Introduction
Arild Jensen is an SRE manager based in Los Angeles, California. Currently, he is focused on incident management--both response and root cause analysis--as well as site resiliency, isolation, and recovery for Upwork, the world’s largest online talent solution that enables businesses to find and work with highly skilled independent professionals.
How did you become an SRE?
It’s been a journey for me. I started off with a PC my dad brought home when I was a teenager. After college, I knew I didn’t want to write code full time so I began doing system administration, first for a small startup, then to an established company, along the way expanding my skill set. Then the whole DevOps movement gained traction and I used that to address some very real pain points where I worked. After I joined Upwork, we needed to establish a real site reliability team which I’ve been deeply a part of these last few years. At the end of the day, it’s all about improving yourself, your team, and your organization. That is the fun part and that is very much what SRE is all about.
What’s the most challenging part of your job?
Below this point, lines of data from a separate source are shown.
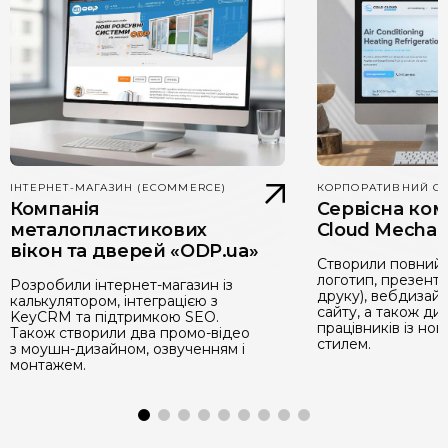
ІНТЕРНЕТ-МАГАЗИН (ECOMMERCE)
КОРПОРАТИВНИЙ С
Компанія
Сервісна ком
металопластикових
Cloud Mechani
вікон та дверей «ODP.ua»
Створили повний 
логотип, презент
Розробили інтернет-магазин із
друку), вебдизайн
калькулятором, інтеграцією з
сайту, а також д
KeyCRM та підтримкою SEO.
працівників із но
Також створили два промо-відео
стилем.
з моушн-дизайном, озвученням і
монтажем.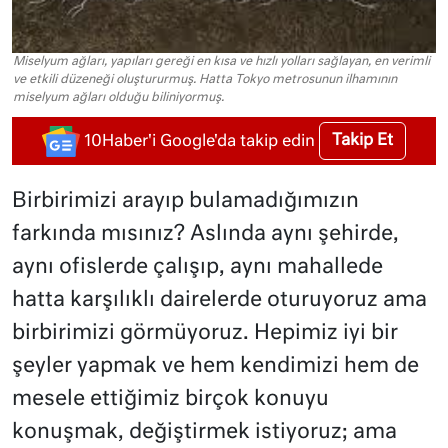
Miselyum ağları, yapıları gereği en kısa ve hızlı yolları sağlayan, en verimli
ve etkili düzeneği oluştururmuş. Hatta Tokyo metrosunun ilhamının
miselyum ağları olduğu biliniyormuş.
Takip Et
10Haber'i Google'da takip edin
Birbirimizi arayıp bulamadığımızın
farkında mısınız? Aslında aynı şehirde,
aynı ofislerde çalışıp, aynı mahallede
hatta karşılıklı dairelerde oturuyoruz ama
birbirimizi görmüyoruz. Hepimiz iyi bir
şeyler yapmak ve hem kendimizi hem de
mesele ettiğimiz birçok konuyu
konuşmak, değiştirmek istiyoruz; ama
When you’re in a technical environment (and probably most other places, I imagine) it’s always easier to focus on the day-to-day details, as it’s typically the technical minutiae that eat up most of the minutes of your day. To make a real difference you have to rise above that, see the big picture, and start pushing everyone in the right direction. Rather than let work come to you, you have to seek out the projects and initiatives that truly make a difference. Doing that when you are constantly interrupted is very much a challenge that takes some effort to overcome. But at the same time, this is definitely doable with some very significant rewards.
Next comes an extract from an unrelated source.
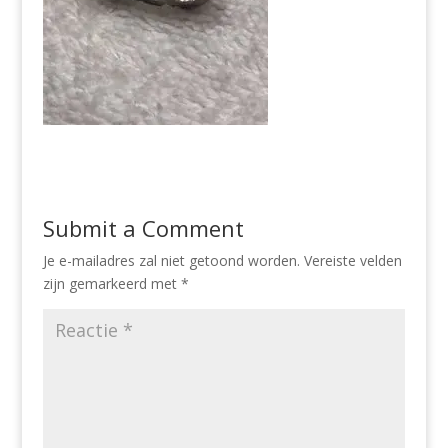
Submit a Comment
Je e-mailadres zal niet getoond worden.
Vereiste velden
zijn gemarkeerd met
*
Any productivity hacks that you would give to new SREs?
Whatever you do, make sure you truly own your work. It’s easy when you’re junior to let others tell you what and how to work. The key to being productive, especially when you’re an SRE and need to influence others in their work, is to work with others, not for them. Do that, and work suddenly is negotiable and you can start digging into what people really want from you, what they actually need to be done, and how you can use that to change how they work to improve site reliability.
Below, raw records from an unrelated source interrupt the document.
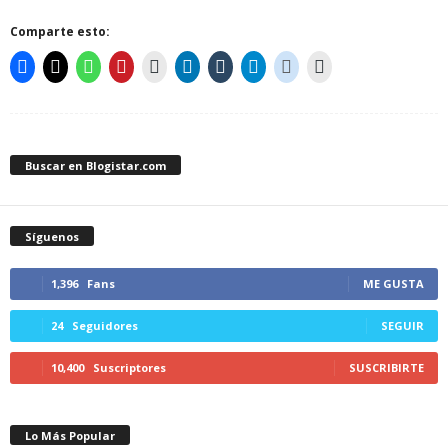
Comparte esto:
Buscar en Blogistar.com
Síguenos
1,396
Fans
ME GUSTA
24
Seguidores
SEGUIR
10,400
Suscriptores
SUSCRIBIRTE
Lo Más Popular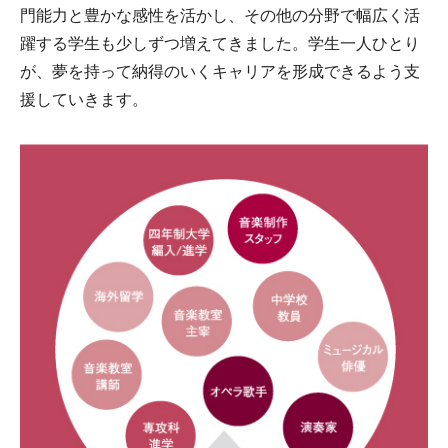
門能力と豊かな感性を活かし、その他の分野で幅広く活
躍する学生も少しずつ増えてきました。学生一人ひとり
が、夢を持って納得のいくキャリアを形成できるよう支
援していきます。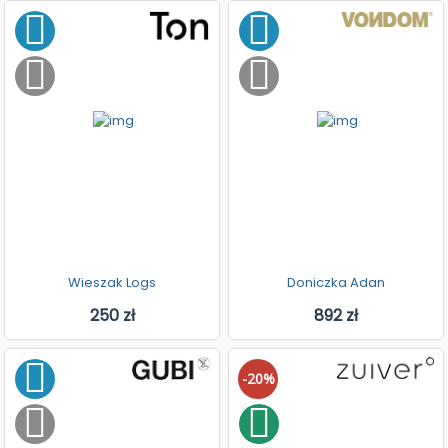
Wieszak Logs
Doniczka Adan
250 zł
892 zł
-20%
What are some of the things people get wrong about this role?
This is not just a technical role. You may spend most of your day on technical matters but the core of good SRE is the continuous improvement that continuously improves your site’s reliability. The big improvements always come from changing how people work. When others understand that, they turbocharge you and truly good things happen.
What are some of the best practices you’ve picked up along the way?
Don’t trust people, including yourself. Always base your decisions on hard data, avoid “manual” changes like the plague (use tools that require everything to be in code), and have peer review of your pull requests before they make it to production. And perhaps even more important, implement a “no-blame” culture. Once people see your commitment to that, it is amazing how open and honest they are about all the gaps and shortcomings you didn’t know about, which in turn allows you to address them.
Is there any book, video, talk, or tech that has inspired you lately, and why?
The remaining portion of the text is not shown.